■ Required action: A word-for-word copy of the entries is needed, and it should contain no images.

■ Material for this exercise:
^^^^^^^^^^^^^^^^
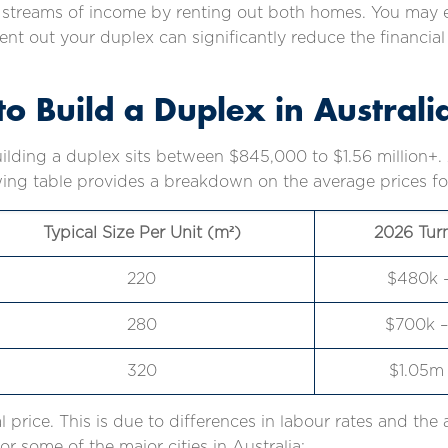
e streams of income by renting out both homes. You may e
o rent out your duplex can significantly reduce the finan
o Build a Duplex in Australi
uilding a duplex sits between $845,000 to $1.56 million+
ing table provides a breakdown on the average prices for 
Typical Size Per Unit (m²)
2026 Tur
220
$480k 
280
$700k –
320
$1.05m 
al price. This is due to differences in labour rates and the 
or some of the major cities in Australia:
^^^^^^^^^^^^^^^^
■ Answer section:
e streams of income by renting out both homes. You may e
o rent out your duplex can significantly reduce the finan
o Build a Duplex in Australi
uilding a duplex sits between $845,000 to $1.56 million+
ing table provides a breakdown on the average prices for 
Typical Size Per Unit (m²)
2026 Tur
220
$480k 
280
$700k –
320
$1.05m 
al price. This is due to differences in labour rates and the 
or some of the major cities in Australia:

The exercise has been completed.